[[ GIVEN DATA open ]]

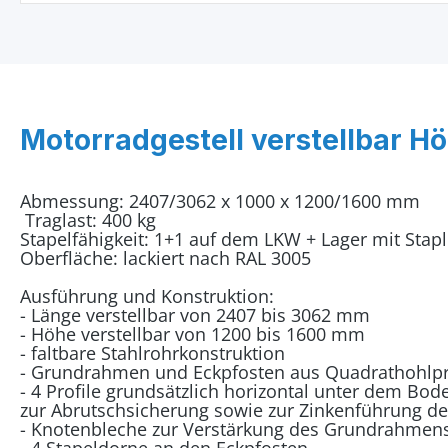
Motorradgestell verstellbar H
Abmessung: 2407/3062 x 1000 x 1200/1600 mm
Traglast: 400 kg
Stapelfähigkeit: 1+1 auf dem LKW + Lager mit Stapl
Oberfläche: lackiert nach RAL 3005
Ausführung und Konstruktion:
- Länge verstellbar von 2407 bis 3062 mm
- Höhe verstellbar von 1200 bis 1600 mm
- faltbare Stahlrohrkonstruktion
- Grundrahmen und Eckpfosten aus Quadrathohlpr
- 4 Profile grundsätzlich horizontal unter dem B
zur Abrutschsicherung sowie zur Zinkenführung de
- Knotenbleche zur Verstärkung des Grundrahmen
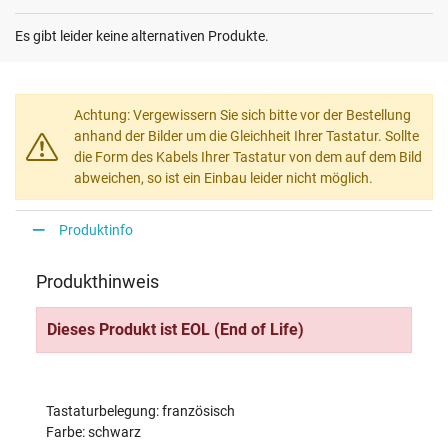
Es gibt leider keine alternativen Produkte.
Achtung: Vergewissern Sie sich bitte vor der Bestellung
anhand der Bilder um die Gleichheit Ihrer Tastatur. Sollte
die Form des Kabels Ihrer Tastatur von dem auf dem Bild
abweichen, so ist ein Einbau leider nicht möglich.
Produktinfo
Produkthinweis
Dieses Produkt ist EOL (End of Life)
Tastaturbelegung: französisch
Farbe: schwarz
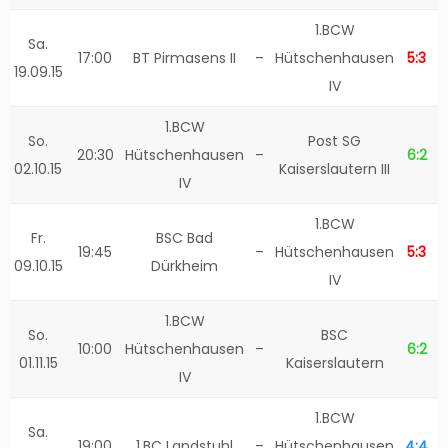
1.BCW
Sa.
17:00
BT Pirmasens II
–
Hütschenhausen
5:3
19.09.15
IV
1.BCW
So.
Post SG
20:30
Hütschenhausen
–
6:2
02.10.15
Kaiserslautern III
IV
1.BCW
Fr.
BSC Bad
19:45
–
Hütschenhausen
5:3
09.10.15
Dürkheim
IV
1.BCW
So.
BSC
10:00
Hütschenhausen
–
6:2
01.11.15
Kaiserslautern
IV
1.BCW
Sa.
19:00
1.BC Landstuhl
–
Hütschenhausen
4:4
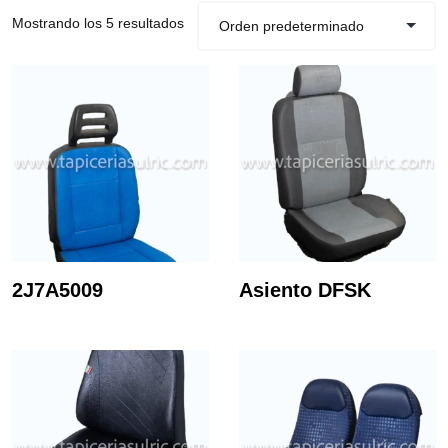
Mostrando los 5 resultados
2J7A5009
Asiento DFSK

[[ GIVEN DATA closed ]]

● **WHAT THE EXERCISE ASKS**:
Without including the pictures, reproduce all entries exactly.

● **ANSWER SPACE**:
Motorradgestell verstellbar H
Abmessung: 2407/3062 x 1000 x 1200/1600 mm
Traglast: 400 kg
Stapelfähigkeit: 1+1 auf dem LKW + Lager mit Stapl
Oberfläche: lackiert nach RAL 3005
Ausführung und Konstruktion:
- Länge verstellbar von 2407 bis 3062 mm
- Höhe verstellbar von 1200 bis 1600 mm
- faltbare Stahlrohrkonstruktion
- Grundrahmen und Eckpfosten aus Quadrathohlpr
- 4 Profile grundsätzlich horizontal unter dem B
zur Abrutschsicherung sowie zur Zinkenführung de
- Knotenbleche zur Verstärkung des Grundrahmen
Es gibt leider keine alternativen Produkte.
Achtung: Vergewissern Sie sich bitte vor der Bestellung
anhand der Bilder um die Gleichheit Ihrer Tastatur. Sollte
die Form des Kabels Ihrer Tastatur von dem auf dem Bild
abweichen, so ist ein Einbau leider nicht möglich.
Produktinfo
Produkthinweis
Dieses Produkt ist EOL (End of Life)
Tastaturbelegung: französisch
Farbe: schwarz
1.BCW
Sa.
17:00
BT Pirmasens II
–
Hütschenhausen
5:3
19.09.15
IV
1.BCW
So.
Post SG
20:30
Hütschenhausen
–
6:2
02.10.15
Kaiserslautern III
IV
1.BCW
Fr.
BSC Bad
19:45
–
Hütschenhausen
5:3
09.10.15
Dürkheim
IV
1.BCW
So.
BSC
10:00
Hütschenhausen
–
6:2
01.11.15
Kaiserslautern
IV
1.BCW
Sa.
19:00
1.BC Landstuhl
–
Hütschenhausen
4:4
Mostrando los 5 resultados
2J7A5009
Asiento DFSK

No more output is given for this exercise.